Court Opinion

ID: 9567080
Source: CourtListenerOpinion
Date Created: 2023-08-21 19:48:16.760661+00
Date Added: 2024-06-11T09:53:49.712656
License: Public Domain

*724SCHWAB, C. J.,
dissenting.
The Bishop-Boyd procedure requires a ’’timely” pretrial motion to consolidate separate charges for trial. State v. Boyd, 271 Or 558, 568, 553 P2d 795 (1975); State v. Bishop, 16 Or App 310, 314, 518 P2d 177 (1974). The majority holds that such a motion "is timely if filed at anytime prior to trial.” 28 Or App at 723. I disagree.
The purpose of the Bishop-Boyd procedure is to require a defendant facing multiple charges to elect between one or several trials. The defendant’s choice of one mutually exclusive alternative constitutes a waiver of any posible right to the other alternative. A waiver of a right "must amount to an intentional relinquishment or abandonment of a known right or privilege.” Church v. Gladden, 244 Or 308, 312-13, 417 P2d 993 (1966). It is not likely that a defendant confronted for the first time with a motion to consolidate filed on the eve of trial can make an informed and knowledgeable response that constitutes a waiver in this sense.
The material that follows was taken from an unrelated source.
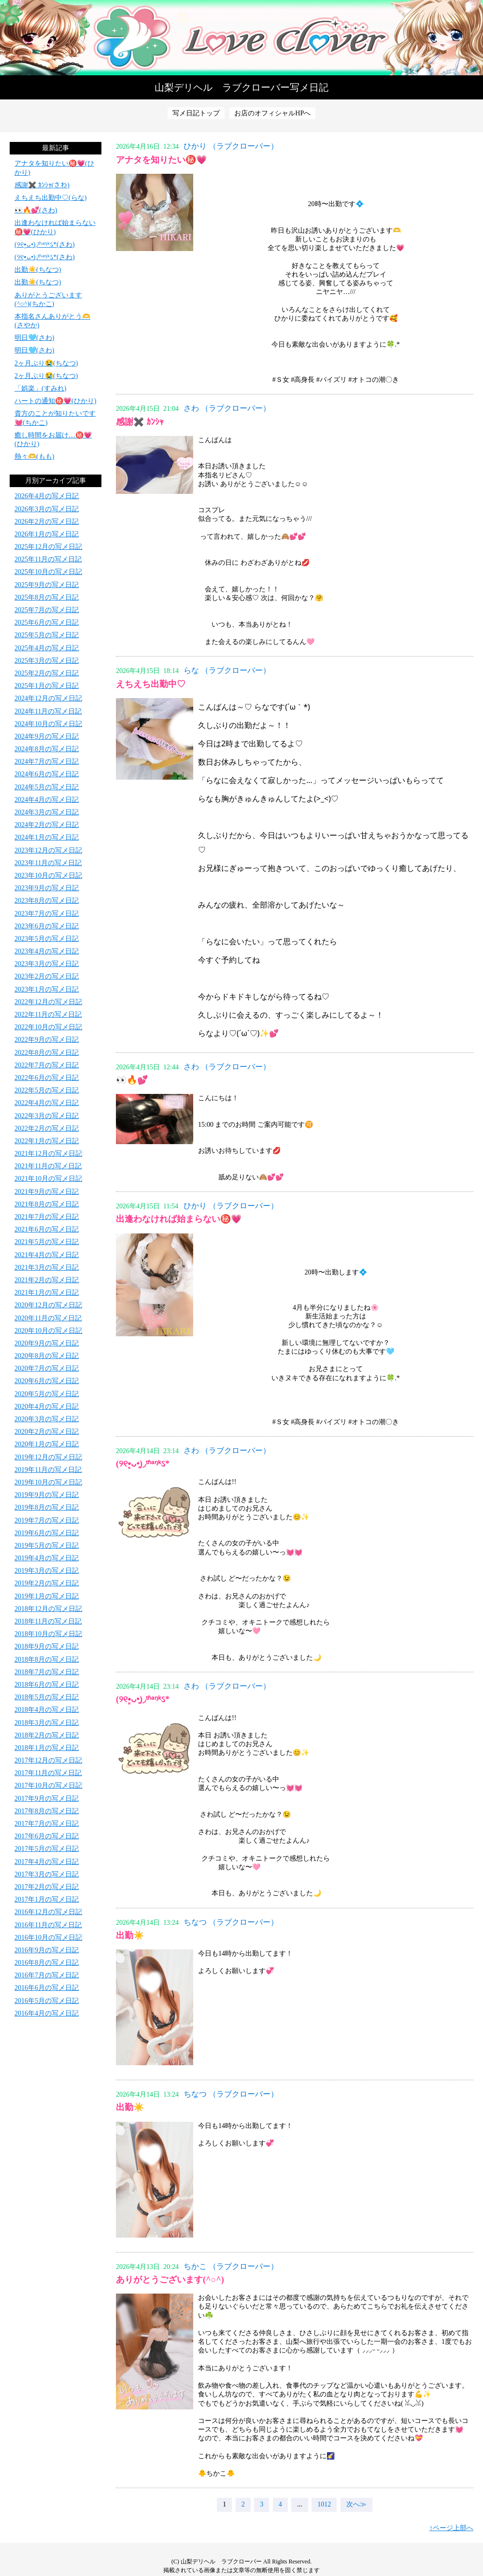 Image resolution: width=483 pixels, height=2576 pixels. Describe the element at coordinates (46, 1444) in the screenshot. I see `2020年1月の写メ日記` at that location.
In State ex rel Dooley v. Connall, 257 Or 94, 102, 475 P2d 582 (1970), the Supreme Court held that exculpatory evidence "must be disclosed by the prosecution at such time as will allow the defendant to use it effectively in his own defense.” Adapting that approach to the present situation, I would hold that a Bishop-Boyd motion to consolidate, to be timely, must be filed at such time as will allow the defendant to make an informed and calculated response. Applying that rule to the present facts, I find myself in agreement with the circuit court’s conclusion that a motion to consolidate filed on the eve of trial is not timely. I would affirm.